_Hello everyone! I got a little question about how to show that the process $X_t:=|B_t|^{\frac{1}{3}}$ is NOT a semimartingale.
So far I tried to apply Ito. Since if $X_t$ was a semimartingale so is $F(X_t)$ for every $C^2$ function $F$. Unfortunately I found no appropriate function. I tried to use $F(x)=x^3$ but, trying to show that $Y_t:=|B_t|$ is no semimartingale is in fact the same problem.

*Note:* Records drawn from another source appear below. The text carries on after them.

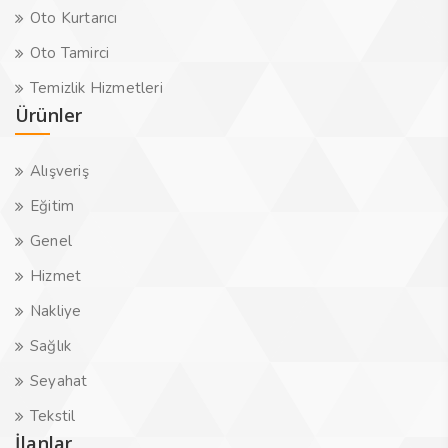
Oto Kurtarıcı
Oto Tamirci
Temizlik Hizmetleri
Ürünler
Alışveriş
Eğitim
Genel
Hizmet
Nakliye
Sağlık
Seyahat
Tekstil
İlanlar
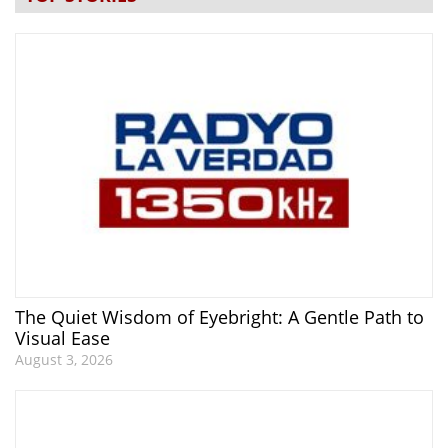
The Quiet Wisdom of Eyebright: A Gentle Path to
Visual Ease
August 3, 2026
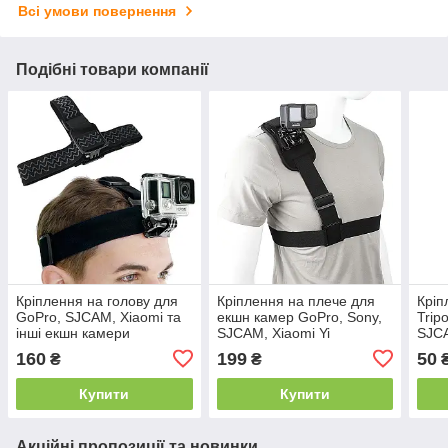
Всі умови повернення
Подібні товари компанії
Кріплення на голову для
Кріплення на плече для
Кріп
GoPro, SJCAM, Xiaomi та
екшн камер GoPro, Sony,
Trip
інші екшн камери
SJCAM, Xiaomi Yi
SJCA
екш
160
199
50
₴
₴
Купити
Купити
Акційні пропозиції та новинки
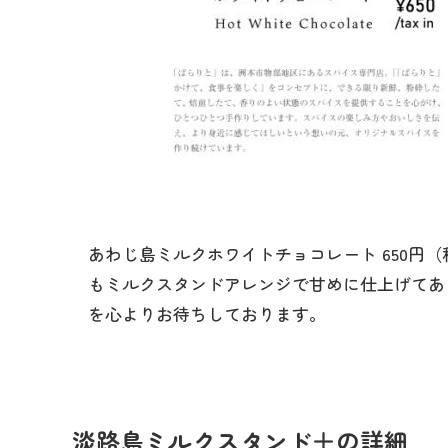
あわじ島ミルクホワイトチョコレート 650円
もミルクスタンドアレンジで甘めに仕上げてあ
を心よりお待ちしております。
淡路島ミルクスタンド＋の詳細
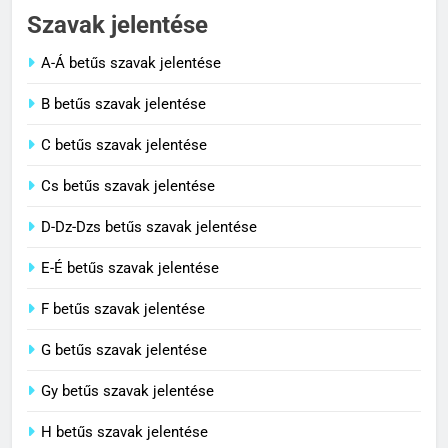
Cigánykerék jelentése
Szavak jelentése
C BETŰS SZAVAK JELENTÉSE
A-Á betűs szavak jelentése
2
B betűs szavak jelentése
Cingár jelentése
C betűs szavak jelentése
C BETŰS SZAVAK JELENTÉSE
Cs betűs szavak jelentése
3
D-Dz-Dzs betűs szavak jelentése
Civilizáció jelentése
E-É betűs szavak jelentése
C BETŰS SZAVAK JELENTÉSE
F betűs szavak jelentése
G betűs szavak jelentése
4
Contemporary jelentése
Gy betűs szavak jelentése
C BETŰS SZAVAK JELENTÉSE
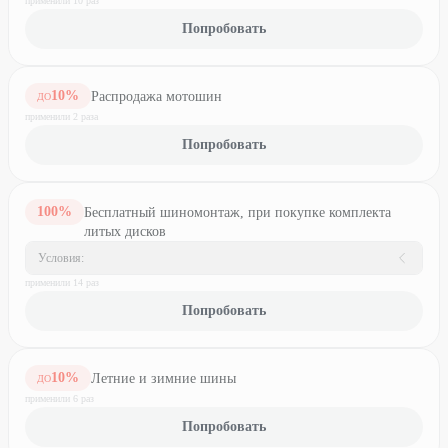
применили
10
раз
Попробовать
10
%
Распродажа мотошин
ДО
применили
2
раз
а
Попробовать
100
%
Бесплатный шиномонтаж, при покупке комплекта
литых дисков
Условия:
применили
14
раз
Попробовать
10
%
Летние и зимние шины
ДО
применили
6
раз
Попробовать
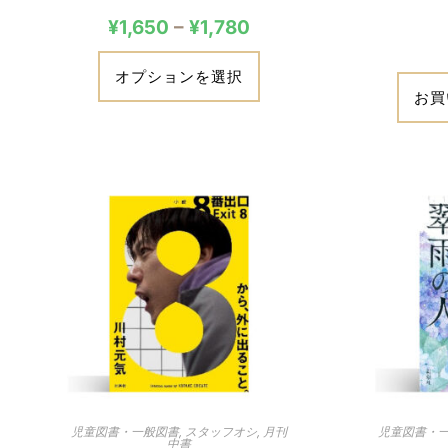
¥
1,650
–
¥
1,780
オプションを選択
お買
児童図書・一般図書
,
スタッフオシ
,
月刊
児童図書・
中書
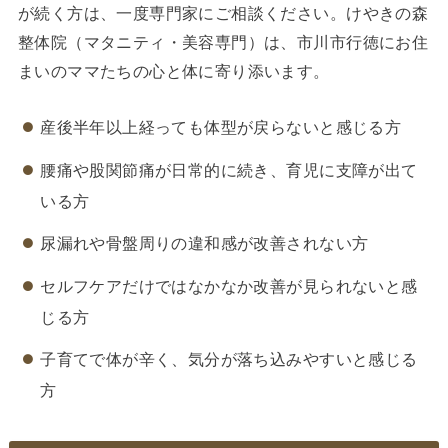
が続く方は、一度専門家にご相談ください。けやきの森
整体院（マタニティ・美容専門）は、市川市行徳にお住
まいのママたちの心と体に寄り添います。
産後半年以上経っても体型が戻らないと感じる方
腰痛や股関節痛が日常的に続き、育児に支障が出て
いる方
尿漏れや骨盤周りの違和感が改善されない方
セルフケアだけではなかなか改善が見られないと感
じる方
子育てで体が辛く、気分が落ち込みやすいと感じる
方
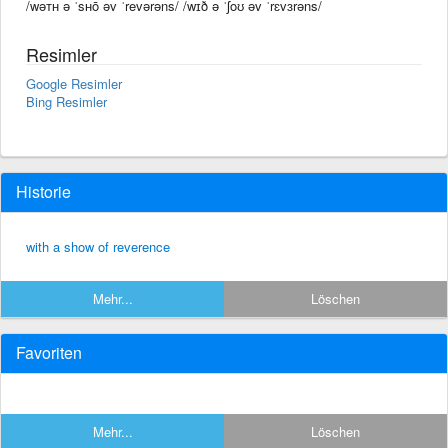
/wəᴛʜ ə ˈsʜō əv ˈrevərəns/ /wɪð ə ˈʃoʊ əv ˈrɛvɜrəns/
Resimler
Google Resimler
Bing Resimler
Historie
with a show of reverence
Mehr...
Löschen
Favoriten
Mehr...
Löschen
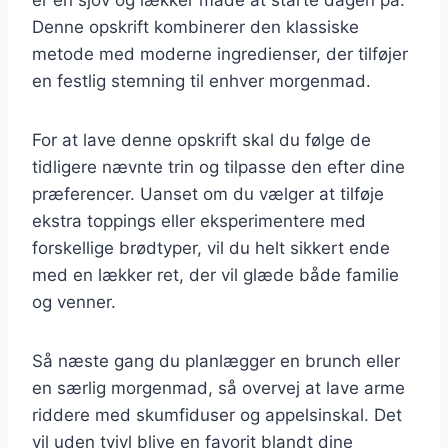
Denne opskrift kombinerer den klassiske
metode med moderne ingredienser, der tilføjer
en festlig stemning til enhver morgenmad.
For at lave denne opskrift skal du følge de
tidligere nævnte trin og tilpasse den efter dine
præferencer. Uanset om du vælger at tilføje
ekstra toppings eller eksperimentere med
forskellige brødtyper, vil du helt sikkert ende
med en lækker ret, der vil glæde både familie
og venner.
Så næste gang du planlægger en brunch eller
en særlig morgenmad, så overvej at lave arme
riddere med skumfiduser og appelsinskal. Det
vil uden tvivl blive en favorit blandt dine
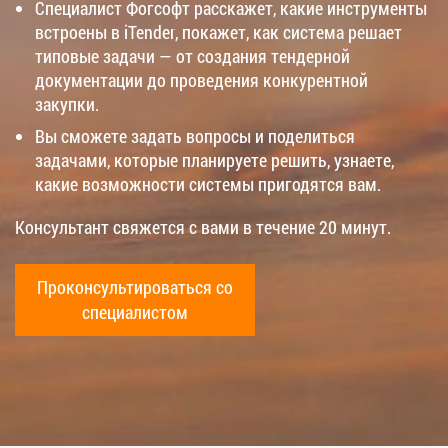
Специалист Фогсофт расскажет, какие инструменты
встроены в iTender, покажет, как система решает
типовые задачи — от создания тендерной
документации до проведения конкурентной
закупки.
Вы сможете задать вопросы и поделиться
задачами, которые планируете решить, узнаете,
какие возможности системы пригодятся вам.
Консультант свяжется с вами в течение 20 минут.
Проконсультироваться со
специалистом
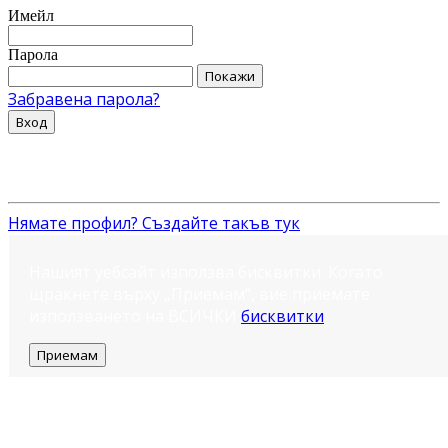
Имейл
Парола
Покажи
Забравена парола?
Вход
Нямате профил? Създайте такъв тук
Нашият уебсайт използва бисквитки. Когато
щракнете върху „Приемам“, вие приемате
използването на ВСИЧКИ
бисквитки
.
Приемам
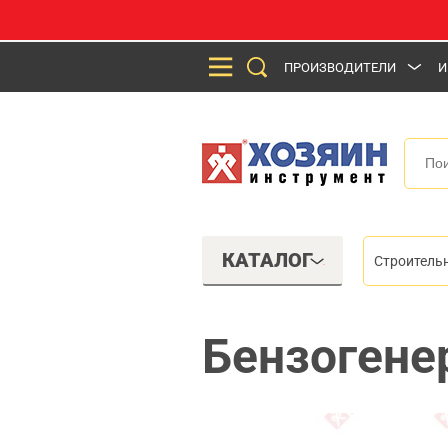
ПРОИЗВОДИТЕЛИ
И
КАТАЛОГ
Строитель
Бензогене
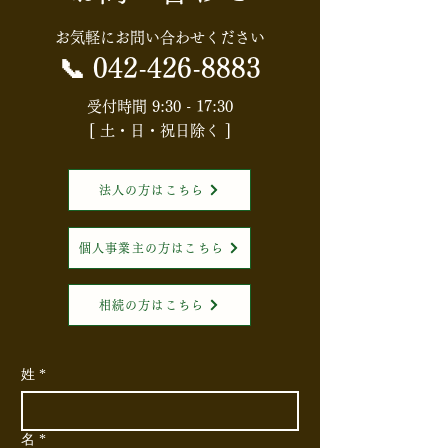
や税金ニュース】【消費
会】配偶者居住
お気軽にお問い合わせください
税】食料品の消費税はど
知識と節税効果
📞
042-426-8883
うなる？「実質ゼロ化」
権利」を活用し
受付時間 9:30 - 17:30
[ 土・日・祝日除く ]
案の全体像
続対策入門～
法人の方はこちら
個人事業主の方はこちら
相続の方はこちら
姓
*
名
*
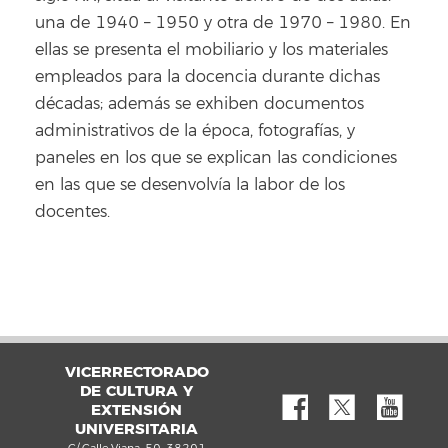
una de 1940 – 1950 y otra de 1970 – 1980. En
ellas se presenta el mobiliario y los materiales
empleados para la docencia durante dichas
décadas; además se exhiben documentos
administrativos de la época, fotografías, y
paneles en los que se explican las condiciones
en las que se desenvolvía la labor de los
docentes.
VICERRECTORADO
DE CULTURA Y
EXTENSIÓN
UNIVERSITARIA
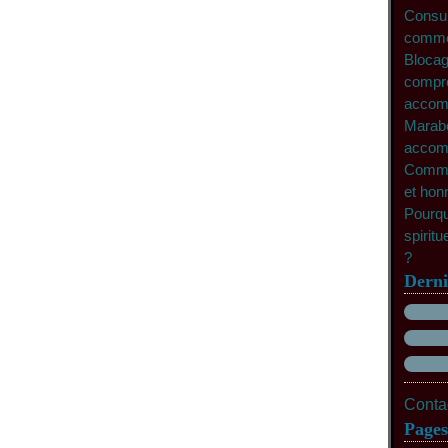
Consult
commen
Blocag
compre
accomp
Marabo
accomp
Commen
et hon
Pourqu
spiritu
?
Derni
Contac
Pages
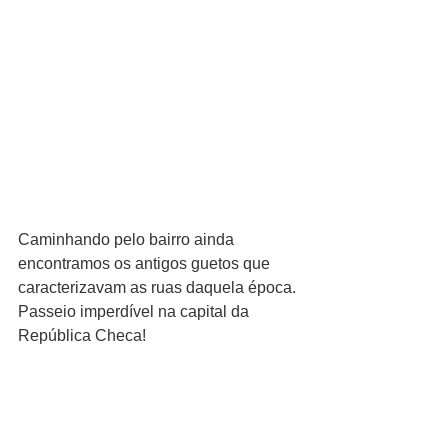
Caminhando pelo bairro ainda 
encontramos os antigos guetos que 
caracterizavam as ruas daquela época. 
Passeio imperdível na capital da 
República Checa!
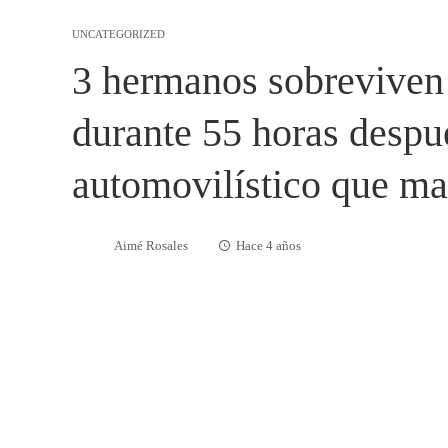
UNCATEGORIZED
3 hermanos sobreviven e
durante 55 horas despu
automovilístico que ma
Aimé Rosales
Hace 4 años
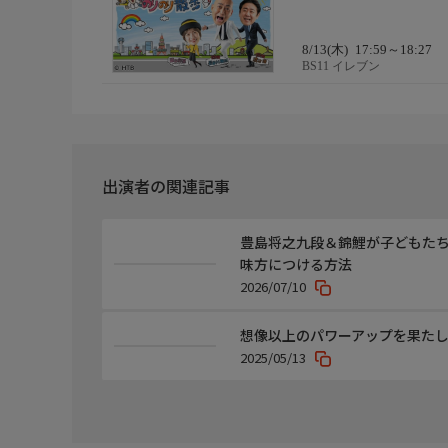
8/13(木)
17:59～18:27
BS11 イレブン
出演者の関連記事
豊島将之九段＆錦鯉が子どもたち
味方につける方法
2026/07/10
想像以上のパワーアップを果た
2025/05/13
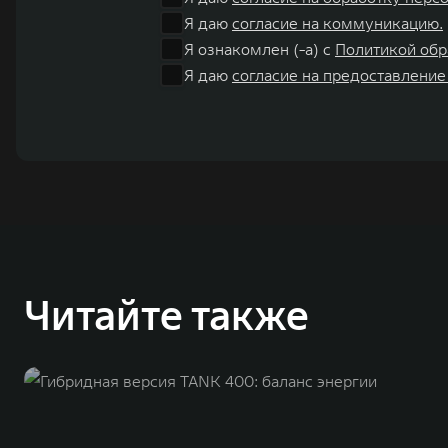
Я даю
согласие на коммуникацию.
Я ознакомлен (-а) с
Политикой обр
Я даю
согласие на предоставление
Читайте также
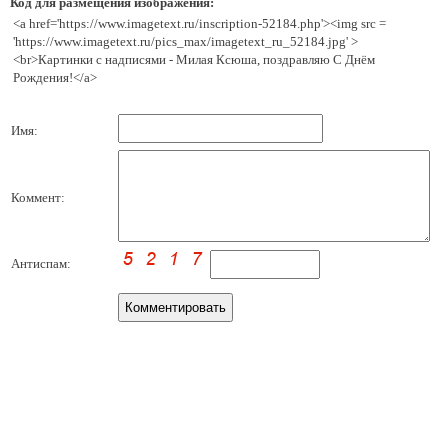
Код для размещения изображения:
<a href='https://www.imagetext.ru/inscription-52184.php'><img src =
'https://www.imagetext.ru/pics_max/imagetext_ru_52184.jpg' >
<br>Картинки с надписями - Милая Ксюша, поздравляю С Днём
Рождения!</a>
Имя:
Коммент:
Антиспам:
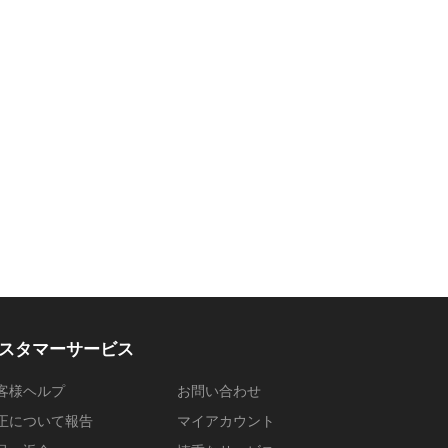
スタマーサービス
客様ヘルプ
お問い合わせ
正について報告
マイアカウント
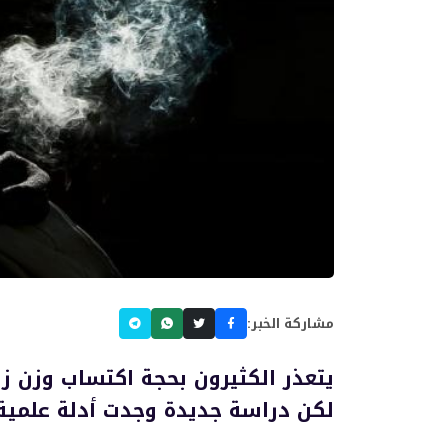
مشاركة الخبر:
يتعذر الكثيرون بحجة اكتساب وزن زا
لكن دراسة جديدة وجدت أدلة علمية 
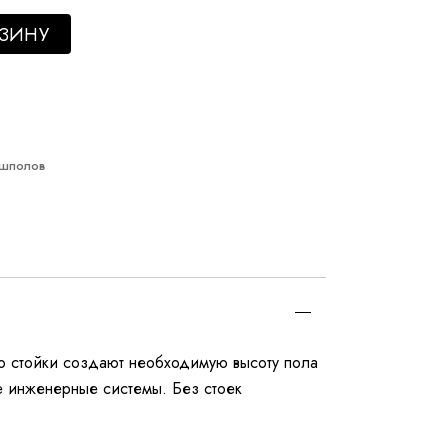
R Design quantity
РЗИНУ
ьшполов
о стойки создают необходимую высоту пола
е инженерные системы. Без стоек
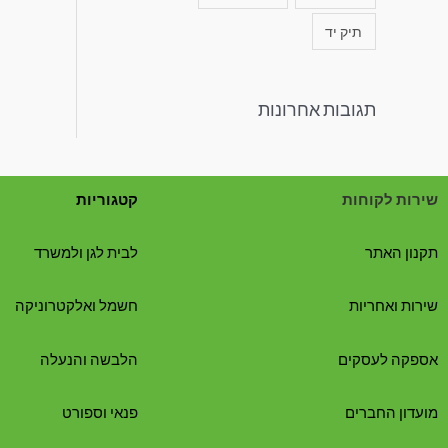
תיק יד
תגובות אחרונות
שירות לקוחות
קטגוריות
תקנון האתר
לבית לגן ולמשרד
שירות ואחריות
חשמל ואלקטרוניקה
אספקה לעסקים
הלבשה והנעלה
מועדון החברים
פנאי וספורט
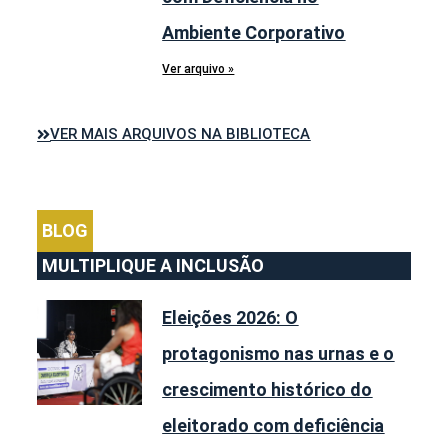
Ambiente Corporativo
Ver arquivo »
VER MAIS ARQUIVOS NA BIBLIOTECA
BLOG
MULTIPLIQUE A INCLUSÃO
Eleições 2026: O
protagonismo nas urnas e o
crescimento histórico do
eleitorado com deficiência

The only thing I found out so far, is that $X_t$ is NO local martingale (since if it was, it would be positive, starting in 0, hence being a supermartingle, hence being convergent, hence having a contradiciton).
Thank you!
Suppose that $X_t := |B_t|^{\frac{1}{3}}$ is a semimartingale. Then, we have by Itô's formula
$$|B_t| = X_t^3 = 3 \int_0^t X_s^2 \, dX_s + 3 \int_0^t X_s \, d \langle X \rangle_s. \tag{1}$$
Moreover, Tanaka's formula shows
$$L_t = \int_0^t 1_{\{B_s=0\}} dL_s = - \int_0^t 1_{\{B_s=0\}} \text{sign}(B_s) \, dB_s + \int_0^t 1_{\{B_s=0\}} \, d|B|_s$$
where $(L_t)_{t \geq 0}$ denotes the local time of $(B_t)_{t \geq 0}$ at $0$. Using Itô's isometry and Fubini's theorem, it is not difficult to show
$$\int_0^t 1_{\{B_s=0\}} \text{sign}(B_s) \, dB_s = 0$$
Consequently, we find by $(1)$
$$\begin{align*} L_t &= \int_0^t 1_{\{B_s=0\}} \, d|B|_s =3 \int_0^t X_s^2 1_{\{B_s=0\}} \, dX_s + 3 \int_0^t X_s 1_{\{B_s=0\}} \, d \langle X \rangle_s = 0\end{align*}$$
as $\{X_s=0\} = \{B_s=0\}$. Hence, again by Tanaka's formula,
$$|B_t| = \int_0^t \text{sign}(B_s) \, dB_s.$$
Since the right-hand side defines a one-dimensional Brownian motion (and the left-hand side is, obviously, not a Brownian motion since it is positive), we reach a contradiction. Consequently, $|B_t|^{1/3}$ is not a semimartingale.
Remark The proof is compiled from Philip E. Protter: Stochastic integration and differential equations, Theorem 71, Chapter IV. There, the result is shown for any continuous local martingale.